Author: Nang Lanhai (Http://blog.csdn.net/you_lan_hai)
The difference between DirectX 3D and OpenGL coordinate system brings us a lot of trouble and makes the novice of cross-platform programming confused. Recently in a cross-platform game, carefully looking at the matrix of the two, found that there is no big difference, the D3D left-handed matrix passed to OpenGL shader can work perfectly.

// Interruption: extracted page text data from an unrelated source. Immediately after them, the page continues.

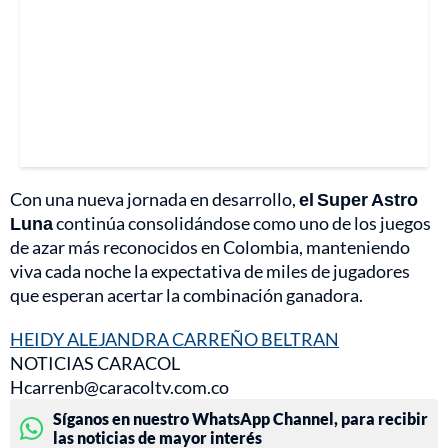
Con una nueva jornada en desarrollo,
el Super Astro
Luna
continúa consolidándose como uno de los juegos
de azar más reconocidos en Colombia, manteniendo
viva cada noche la expectativa de miles de jugadores
que esperan acertar la combinación ganadora.
HEIDY ALEJANDRA CARREÑO BELTRAN
NOTICIAS CARACOL
Hcarrenb@caracoltv.com.co
Síganos en nuestro WhatsApp Channel, para recibir
las noticias de mayor interés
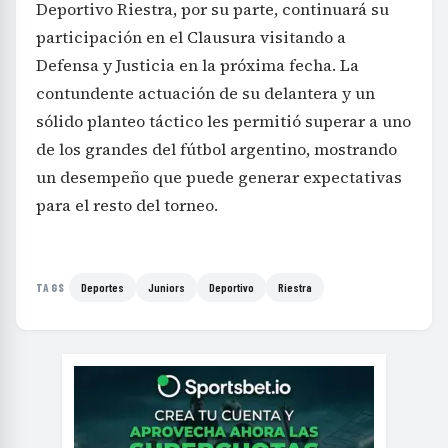
Deportivo Riestra, por su parte, continuará su
participación en el Clausura visitando a
Defensa y Justicia en la próxima fecha. La
contundente actuación de su delantera y un
sólido planteo táctico les permitió superar a uno
de los grandes del fútbol argentino, mostrando
un desempeño que puede generar expectativas
para el resto del torneo.
Deportes
Juniors
Deportivo
Riestra
TAGS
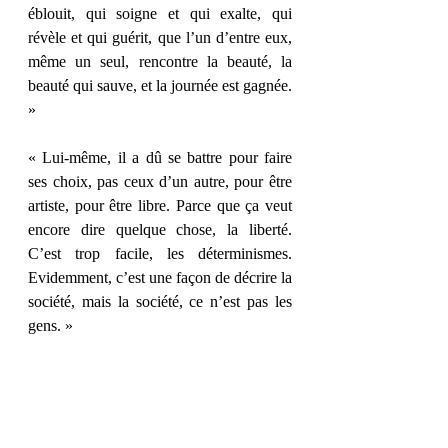
éblouit, qui soigne et qui exalte, qui 
révèle et qui guérit, que l’un d’entre eux, 
même un seul, rencontre la beauté, la 
beauté qui sauve, et la journée est gagnée. 
» 
« Lui-même, il a dû se battre pour faire 
ses choix, pas ceux d’un autre, pour être 
artiste, pour être libre. Parce que ça veut 
encore dire quelque chose, la liberté. 
C’est trop facile, les déterminismes. 
Evidemment, c’est une façon de décrire la 
société, mais la société, ce n’est pas les 
gens. » 
« Un écrivain, c’est comme ça, peut-être. 
Quelqu’un qui rêve plus qu’il ne vit. Et 
c’est déjà plus que la plupart des gens. » 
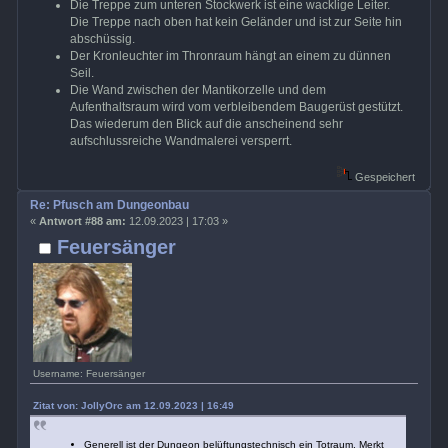
Die Treppe zum unteren Stockwerk ist eine wacklige Leiter.
Die Treppe nach oben hat kein Geländer und ist zur Seite hin
abschüssig.
Der Kronleuchter im Thronraum hängt an einem zu dünnen
Seil.
Die Wand zwischen der Mantikorzelle und dem
Aufenthaltsraum wird vom verbleibendem Baugerüst gestützt.
Das wiederum den Blick auf die anscheinend sehr
aufschlussreiche Wandmalerei versperrt.
Gespeichert
Re: Pfusch am Dungeonbau
«
Antwort #88 am:
12.09.2023 | 17:03 »
Feuersänger
Username: Feuersänger
Zitat von: JollyOrc am 12.09.2023 | 16:49
Generell ist der Dungeon belüftungstechnisch ein Totraum. Merkt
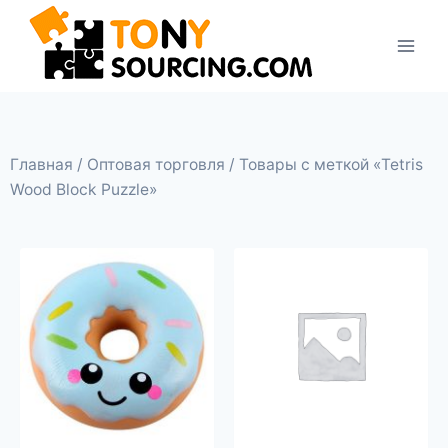
Главная
/
Оптовая торговля
/ Товары с меткой «Tetris
Wood Block Puzzle»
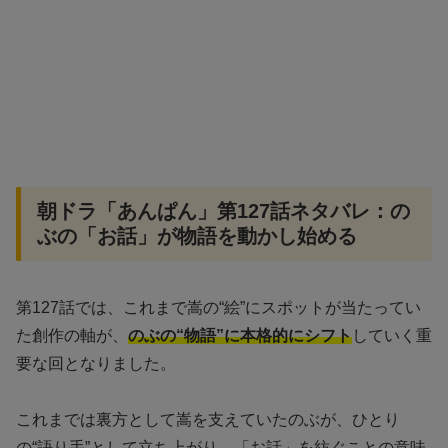
朝ドラ「あんぱん」第127話ネタバレ：の
ぶの「お話」が物語を動かし始める
第127話では、これまで嵩の“絵”にスポットが当たってい
た創作の軸が、
のぶの“物語”に本格的にシフト
していく重
要な回となりました。
これまでは裏方として嵩を支えていたのぶが、ひとり
の“語り手”として立ち上がり、「お話」を紡ぐことの意味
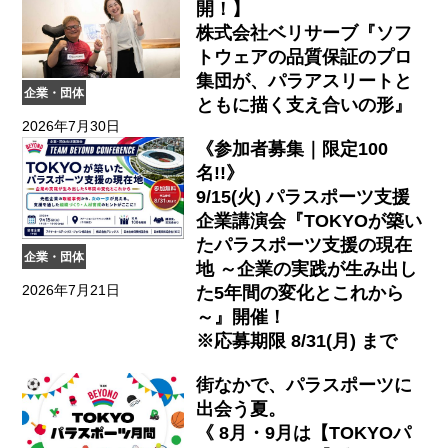
開！】
株式会社ベリサーブ『ソフ
トウェアの品質保証のプロ
集団が、パラアスリートと
企業・団体
ともに描く支え合いの形』
2026年7月30日
《参加者募集｜限定100
名!!》
9/15(火) パラスポーツ支援
企業講演会『TOKYOが築い
たパラスポーツ支援の現在
企業・団体
地 ～企業の実践が生み出し
2026年7月21日
た5年間の変化とこれから
～』開催！
※応募期限 8/31(月) まで
街なかで、パラスポーツに
出会う夏。
《 8月・9月は【TOKYOパ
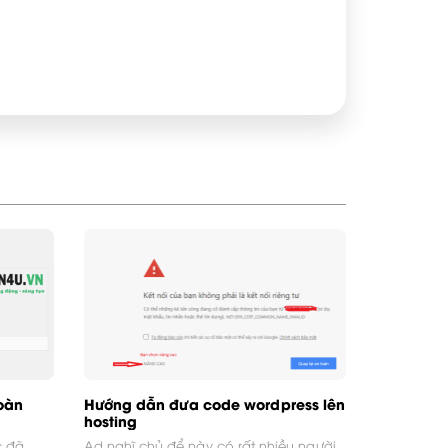
oàn
Hướng dẫn đưa code wordpress lên
hosting
c đã
Ad nghĩ chủ để này có rất nhiều người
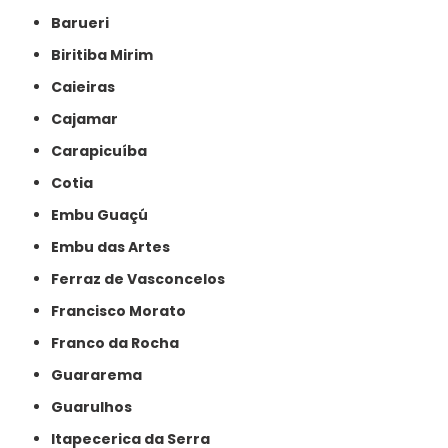
Barueri
Biritiba Mirim
Caieiras
Cajamar
Carapicuíba
Cotia
Embu Guaçú
Embu das Artes
Ferraz de Vasconcelos
Francisco Morato
Franco da Rocha
Guararema
Guarulhos
Itapecerica da Serra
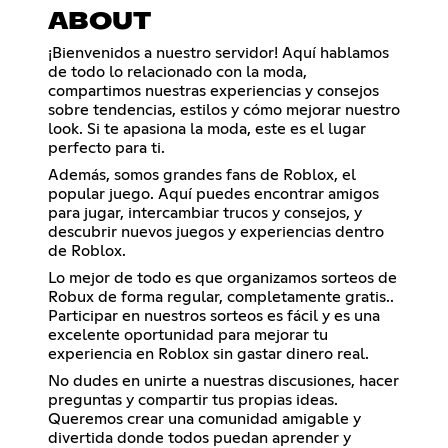
ABOUT
¡Bienvenidos a nuestro servidor! Aquí hablamos
de todo lo relacionado con la moda,
compartimos nuestras experiencias y consejos
sobre tendencias, estilos y cómo mejorar nuestro
look. Si te apasiona la moda, este es el lugar
perfecto para ti.
Además, somos grandes fans de Roblox, el
popular juego. Aquí puedes encontrar amigos
para jugar, intercambiar trucos y consejos, y
descubrir nuevos juegos y experiencias dentro
de Roblox.
Lo mejor de todo es que organizamos sorteos de
Robux de forma regular, completamente gratis..
Participar en nuestros sorteos es fácil y es una
excelente oportunidad para mejorar tu
experiencia en Roblox sin gastar dinero real.
No dudes en unirte a nuestras discusiones, hacer
preguntas y compartir tus propias ideas.
Queremos crear una comunidad amigable y
divertida donde todos puedan aprender y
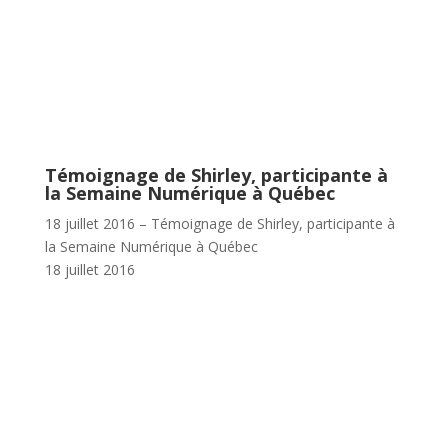
Témoignage de Shirley, participante à
la Semaine Numérique à Québec
18 juillet 2016 – Témoignage de Shirley, participante à
la Semaine Numérique à Québec
18 juillet 2016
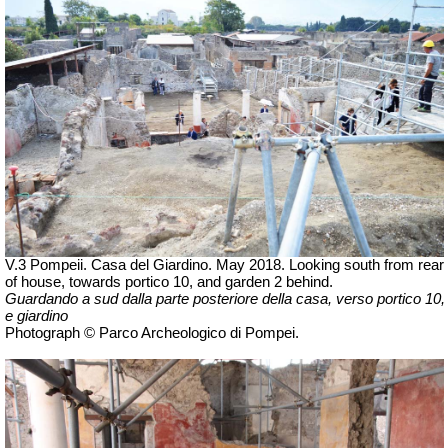
V.3 Pompeii. Casa del Giardino.
May 2018. Looking south from rear
of house, towards portico 10, and garden 2 behind.
Guardando a sud dalla parte posteriore della casa, verso portico 10,
e giardino
Photograph © Parco Archeologico di Pompei.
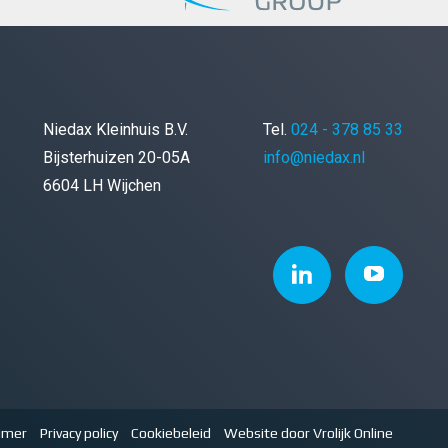
Niedax Kleinhuis B.V.
Tel.
024 - 378 85 33
Bijsterhuizen 20-05A
info@niedax.nl
6604 LH Wijchen
aimer
Privacy policy
Cookiebeleid
Website door Vrolijk Online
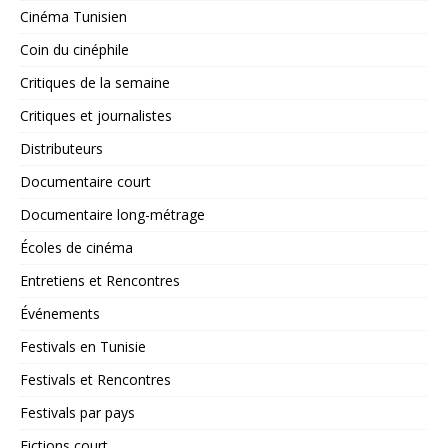
Cinéma Tunisien
Coin du cinéphile
Critiques de la semaine
Critiques et journalistes
Distributeurs
Documentaire court
Documentaire long-métrage
Écoles de cinéma
Entretiens et Rencontres
Événements
Festivals en Tunisie
Festivals et Rencontres
Festivals par pays
Fictions court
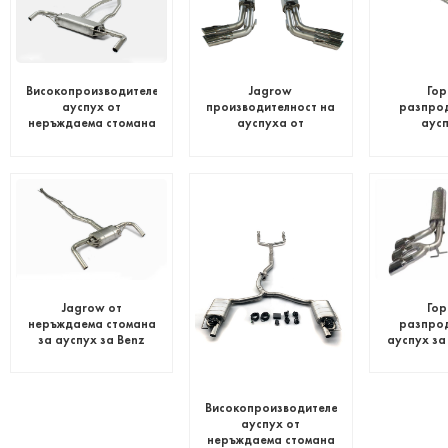
Високопроизводителен
Jagrow
Го
ауспух от
производителност на
разпро
неръждаема стомана
ауспуха от
аусп
за Benz GLE
неръждаема стомана
неръждае
за Benz G500
за Be
Jagrow от
Го
неръждаема стомана
разпро
за ауспух за Benz
ауспух за
CLA45
Високопроизводителен
ауспух от
неръждаема стомана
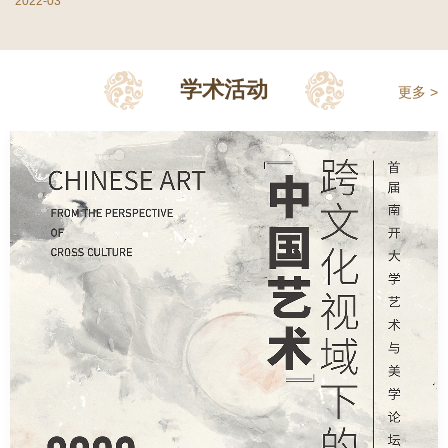
2022-03
学术活动
更多 >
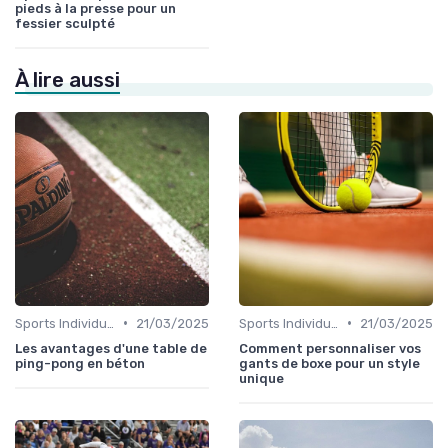
pieds à la presse pour un
fessier sculpté
À lire aussi
•
•
Sports Individuels et Collectifs
21/03/2025
Sports Individuels et Collectifs
21/03/2025
Les avantages d'une table de
Comment personnaliser vos
ping-pong en béton
gants de boxe pour un style
unique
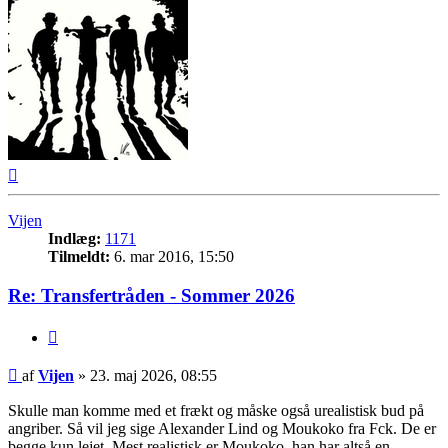
Top
Vijen
Indlæg:
1171
Tilmeldt:
6. mar 2016, 15:50
Re: Transfertråden - Sommer 2026
Citer
Indlæg
af
Vijen
»
23. maj 2026, 08:55
Skulle man komme med et frækt og måske også urealistisk bud på
angriber. Så vil jeg sige Alexander Lind og Moukoko fra Fck. De er
begge kun lejet. Mest realistisk er Moukoko, han har altså en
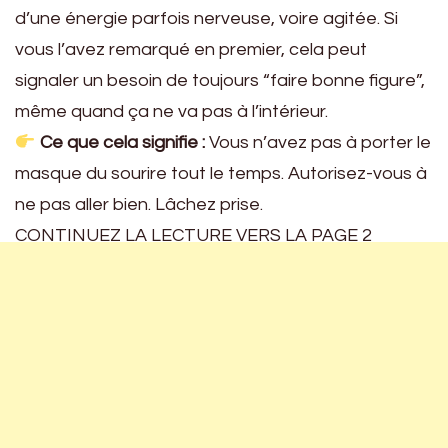
d’une énergie parfois nerveuse, voire agitée. Si
vous l’avez remarqué en premier, cela peut
signaler un besoin de toujours “faire bonne figure”,
même quand ça ne va pas à l’intérieur.
Ce que cela signifie :
Vous n’avez pas à porter le
masque du sourire tout le temps. Autorisez-vous à
ne pas aller bien. Lâchez prise.
CONTINUEZ LA LECTURE VERS LA PAGE 2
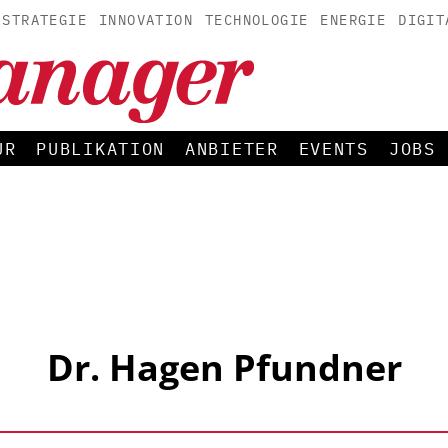
STRATEGIE
INNOVATION
TECHNOLOGIE
ENERGIE
DIGIT
UR
PUBLIKATION
ANBIETER
EVENTS
JOBS
Dr. Hagen Pfundner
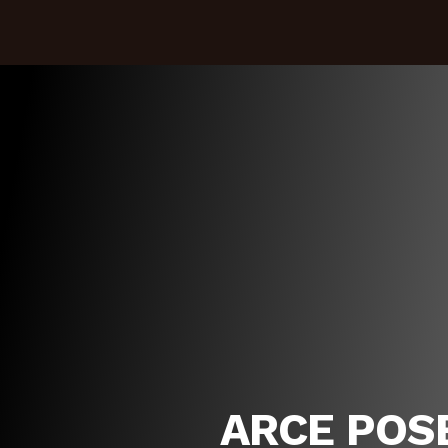
ARCE POS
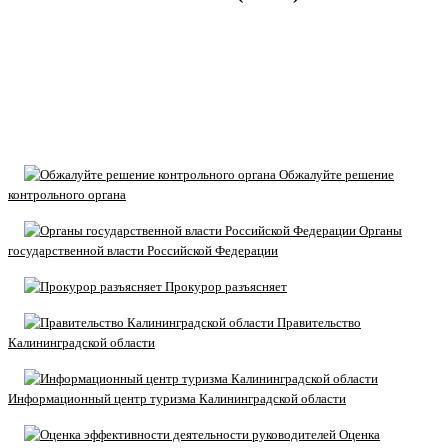
Обжалуйте решение
контрольного органа
Органы
государственной власти Российской Федерации
Прокурор разъясняет
Правительство
Калининградской области
Информационный центр туризма Калининградской области
Оценка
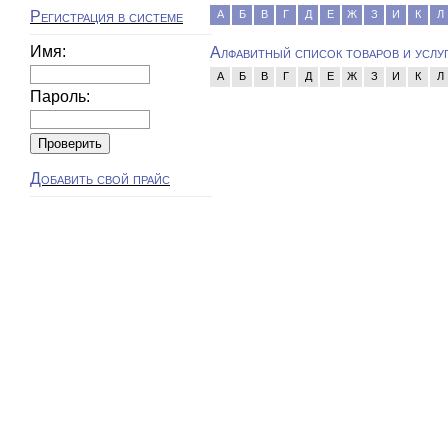
Регистрация в системе
А
Б
В
Г
Д
Е
Ж
З
И
К
Л
Имя:
Алфавитный список товаров и услу
А
Б
В
Г
Д
Е
Ж
З
И
К
Л
Пароль:
Добавить свой прайс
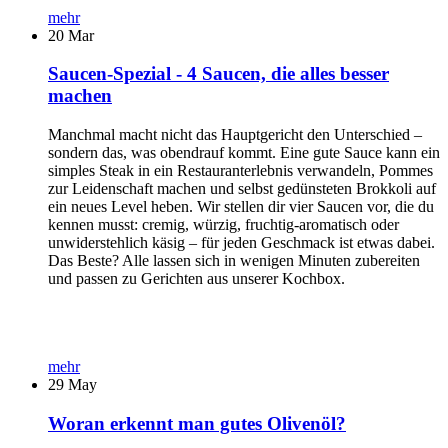
mehr
20
Mar
Saucen-Spezial - 4 Saucen, die alles besser
machen
Manchmal macht nicht das Hauptgericht den Unterschied –
sondern das, was obendrauf kommt. Eine gute Sauce kann ein
simples Steak in ein Restauranterlebnis verwandeln, Pommes
zur Leidenschaft machen und selbst gedünsteten Brokkoli auf
ein neues Level heben. Wir stellen dir vier Saucen vor, die du
kennen musst: cremig, würzig, fruchtig-aromatisch oder
unwiderstehlich käsig – für jeden Geschmack ist etwas dabei.
Das Beste? Alle lassen sich in wenigen Minuten zubereiten
und passen zu Gerichten aus unserer Kochbox.
mehr
29
May
Woran erkennt man gutes Olivenöl?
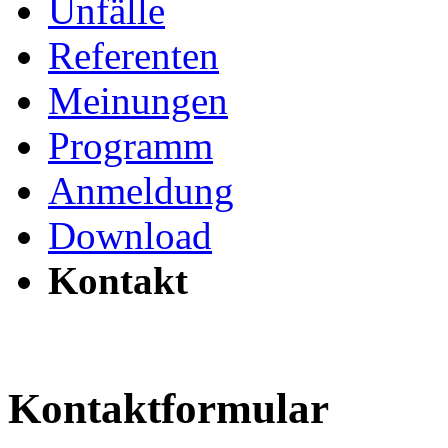
Unfälle
Referenten
Meinungen
Programm
Anmeldung
Download
Kontakt
Kontaktformular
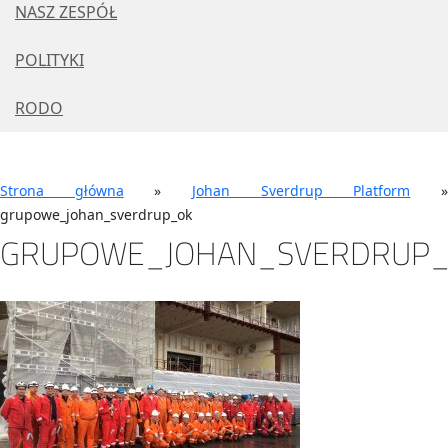
NASZ ZESPÓŁ
POLITYKI
RODO
Strona główna
»
Johan Sverdrup Platform
grupowe_johan_sverdrup_ok
GRUPOWE_JOHAN_SVERDRUP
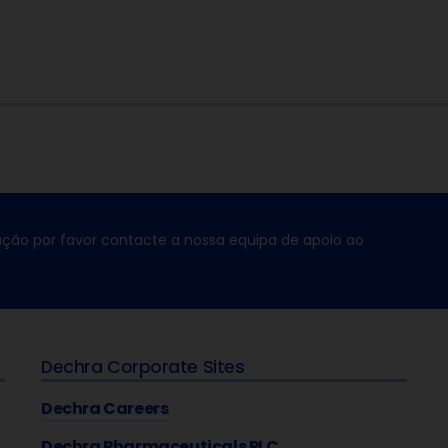
ção por favor contacte a nossa equipa de apoio ao
Dechra Corporate Sites
Dechra Careers
Dechra Pharmaceuticals PLC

Let's talk about some conceptual differences:
(1) Different coordinate systems
D3D left-hand coordinate system, OpenGL right-hand coordinate
(2) different row order of matrices
D3D Line first, OpenGL column first. These two differences directly lead to the inverse of the coordinate transformation order and the matrix multiplication order. If it is scaled first, then rotated, and finally translated, the corresponding matrix is S, R, T, then the final matrix of D3D is M = S * r * T,opengl m = T * R * S
(3) the Z-value range of the reduction space is different
D3D is [0, 1],opengl is [-1, 1]
On the surface, the two matrices differ greatly, but they are not.
1. Hand coordinate system
For a graphics device, the device coordinate system is left-handed, that is, the z-axis is pointing to the screen, and the greater the Z value indicates the farther away from the line of sight. Therefore, OpenGL's right-hand system, when it enters the cut space, is converted to a left-handed system. This means that within the rendering pipeline, the coordinate system is uniform. Whether it is the left-hand coordinate system matrix or the right-hand coordinate system matrix, as long as the transition to the cut space point is the left-hand system.
2. Matrix row Order
The row matrix and the column matrix, logically one is another transpose, but in the physical storage structure is exactly the same. such as a translation transformation (x, Y, z):
It is important to note that matrix multiplication does not care whether the matrix is a row or column matrix, and is multiplied by the row of the first matrix by the column of the second matrix. For the column matrix, this is the bad place, in order to ensure the validity of the multiplication meaning, the coordinate transformation order is the same as the matrix multiplication order exactly opposite.
Also note that in shader, OpenGL's matrix multiplication rules are different from D3D. Rule by matrix multiplication (first matrix row * Second matrix column):
D3D matrix multiplication: Ma (0 1 2 3) * MB (0 4 8 12)
OpenGL matrix multiplication: Ma (0 4 8) * MB (0 1 2 3)
Therefore, for OpenGL shader, the transformation order and matrix multiplication order are still reversed. If we can transpose the matrix of incoming OpenGL shader, then the shader matrix multiplication of OpenGL will be exactly the same as D3D shader.
3. Modify the projection matrix
Since OpenGL's cut-space Z-value range is [-1, 1] Unlike D3D's [0, 1], we cannot simply use the D3D projection matrix and must redefine the D3D projection matrix.
void Matrix::p erspectiveProjectionLH2 (float FoV, float aspectratio,
float nearplane, float farplane)
{
Float h = (1.0f/tanf (FOV * 0.5f));
float w = h/aspectratio;
float A = (Farplane + nearplane)/(Farplane-nearplane);
Float B = -2.0f * Farplane * Nearplane/(Farplane-nearplane);
M[0][0] = W; M[0][1] = 0; M[0][2] = 0; M[0][3] = 0;
M[1][0] = 0; M[1][1] = h; M[1][2] = 0; M[1][3] = 0;
M[2][0] = 0; M[2][1] = 0; M[2][2] = A; M[2][3] = 1;
M[3][0] = 0; M[3][1] = 0; M[3][2] = b; M[3][3] = 0;
}
4. Summary
It is convenient to use the left-handed transform to unify two platforms. Summarize the steps to modify the OpenGL rendering pipeline:
(1) in the C + + layer Unified use left-handed coordinate system transformation;
(2) Modify the projection matrix to fit the z-coordinate range of the cut space [-1, 1];
(3) When the matrix is passed into the shader, the Matrix's transpose matrix is introduced;
(4) In the shader layer, the uniform use of left-handed coordinate system transformation.
If you do not want to modify the transformations in the shader, just do (1) and (2) suffice.